→ **Goal of the exercise**: Look below for the line that contains "Εντεταλμένος Περιφερειακός Σ", then copy it and each following line exactly, through and including the line that contains "31 julio, 2026".

===== Dataset excerpts =====

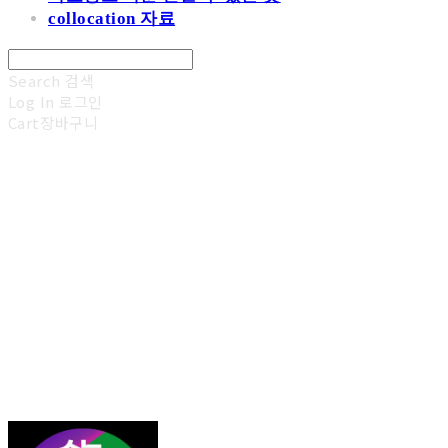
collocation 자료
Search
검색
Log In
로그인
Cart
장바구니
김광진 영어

=====
===== Dataset excerpts =====

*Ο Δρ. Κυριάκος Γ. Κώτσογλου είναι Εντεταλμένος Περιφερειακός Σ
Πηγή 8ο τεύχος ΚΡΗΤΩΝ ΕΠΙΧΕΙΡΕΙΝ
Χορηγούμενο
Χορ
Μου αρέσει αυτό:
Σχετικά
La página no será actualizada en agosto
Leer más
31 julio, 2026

=====

→ **Answer space**:
*Ο Δρ. Κυριάκος Γ. Κώτσογλου είναι Εντεταλμένος Περιφερειακός Σ
Πηγή 8ο τεύχος ΚΡΗΤΩΝ ΕΠΙΧΕΙΡΕΙΝ
Χορηγούμενο
Χορ
Μου αρέσει αυτό:
Σχετικά
La página no será actualizada en agosto
Leer más
31 julio, 2026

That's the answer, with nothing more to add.